Papież na audiencji: czym mamy się chlubić? Miłością Boga

„Od najmłodszych lat uczono nas, że niedobrze się przechwalać. I słusznie, bo chlubienie się tym, czym jesteśmy, czy też tym, co posiadamy, zdradza nie tylko pychę, ale także brak szacunku wobec innych”. Takimi słowami Franciszek rozpoczął na dzisiejszej audiencji ogólnej swą  kolejną katechezę o chrześcijańskiej nadziei. Ale zaraz zwrócił uwagę, że mimo to św. Paweł w Liście do Rzymian paradoksalnie zachęca, żeby się chlubić. A czyni to aż dwa razy po kolei. Najpierw pisze, że dzięki Chrystusowi „uzyskaliśmy przez wiarę dostęp do tej łaski, w której trwamy i chlubimy się nadzieją chwały Bożej” (Rz 5, 2).
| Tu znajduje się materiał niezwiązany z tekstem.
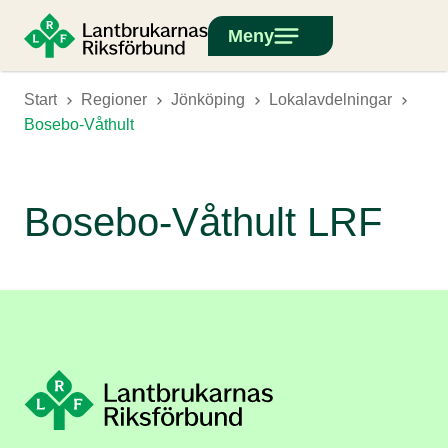
Meny
Start
Regioner
Jönköping
Lokalavdelningar
Bosebo-Våthult
Bosebo-Våthult LRF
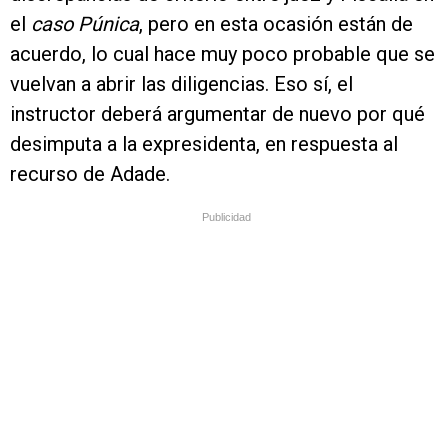
el
caso Púnica
, pero en esta ocasión están de
acuerdo, lo cual hace muy poco probable que se
vuelvan a abrir las diligencias. Eso sí, el
instructor deberá argumentar de nuevo por qué
desimputa a la expresidenta, en respuesta al
recurso de Adade.
Publicidad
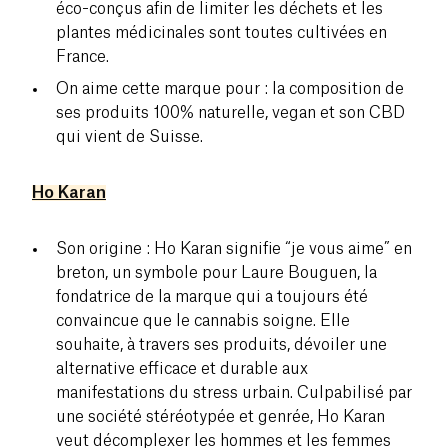
éco-conçus afin de limiter les déchets et les
plantes médicinales sont toutes cultivées en
France.
On aime cette marque pour : la composition de
ses produits 100% naturelle, vegan et son CBD
qui vient de Suisse.
Ho Karan
Son origine : Ho Karan signifie “je vous aime” en
breton, un symbole pour Laure Bouguen, la
fondatrice de la marque qui a toujours été
convaincue que le cannabis soigne. Elle
souhaite, à travers ses produits, dévoiler une
alternative efficace et durable aux
manifestations du stress urbain. Culpabilisé par
une société stéréotypée et genrée, Ho Karan
veut décomplexer les hommes et les femmes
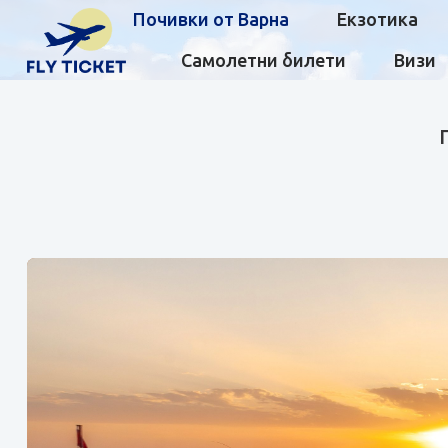
Почивки от Варна
Екзотика
Самолетни билети
Визи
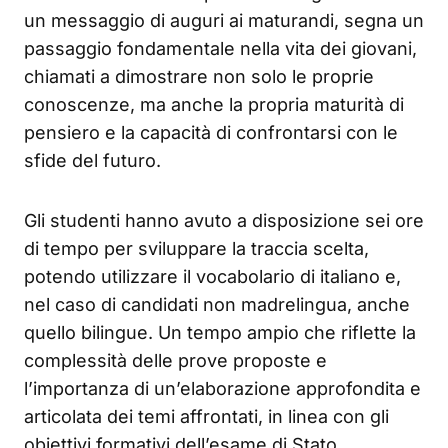
un messaggio di auguri ai maturandi, segna un
passaggio fondamentale nella vita dei giovani,
chiamati a dimostrare non solo le proprie
conoscenze, ma anche la propria maturità di
pensiero e la capacità di confrontarsi con le
sfide del futuro.
Gli studenti hanno avuto a disposizione sei ore
di tempo per sviluppare la traccia scelta,
potendo utilizzare il vocabolario di italiano e,
nel caso di candidati non madrelingua, anche
quello bilingue. Un tempo ampio che riflette la
complessità delle prove proposte e
l’importanza di un’elaborazione approfondita e
articolata dei temi affrontati, in linea con gli
obiettivi formativi dell’esame di Stato.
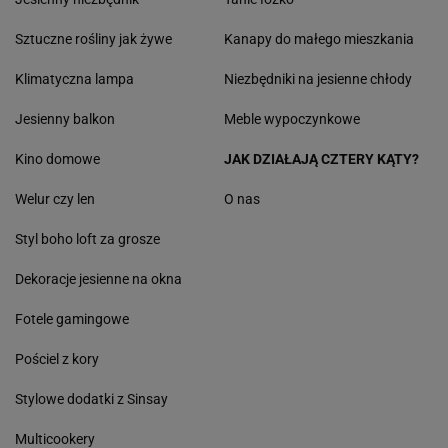
Sztuczne rośliny jak żywe
Kanapy do małego mieszkania
Klimatyczna lampa
Niezbędniki na jesienne chłody
Jesienny balkon
Meble wypoczynkowe
Kino domowe
JAK DZIAŁAJĄ CZTERY KĄTY?
Welur czy len
O nas
Styl boho loft za grosze
Dekoracje jesienne na okna
Fotele gamingowe
Pościel z kory
Stylowe dodatki z Sinsay
Multicookery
„Zostajemy zachęceni, by chlubić się obfitością łaski, którą przez wiarę jesteśmy przepojeni w Jezusie Chrystusie. Paweł chce nam uzmysłowić, że ​​jeśli nauczymy się odczytywać wszystko w świetle Ducha Świętego, to zdamy sobie sprawę, że wszystko jest łaską! Wszystko jest darem! Jeśli bowiem zwrócimy uwagę na działanie – tak w historii, jak i w naszym życiu – to nie tylko my działamy, ale działa przede wszystkim Bóg. To On jest absolutnym sprawcą, który stwarza wszystko jako dar miłości, snując wątek swego planu zbawienia i wypełniając go dla nas za pośrednictwem swego Syna, Jezusa. My mamy to wszystko uznać, zaakceptować ten plan z  wdzięcznością i uczynić go motywem uwielbienia, błogosławieństwa i wielkiej radości”.

Czyniąc tak, doświadczamy pokoju z Bogiem i wolności – wskazał dalej Papież. Podkreślił, że obejmuje to wszystkie dziedziny życia. To pokój z samymi sobą, w rodzinie, w pracy.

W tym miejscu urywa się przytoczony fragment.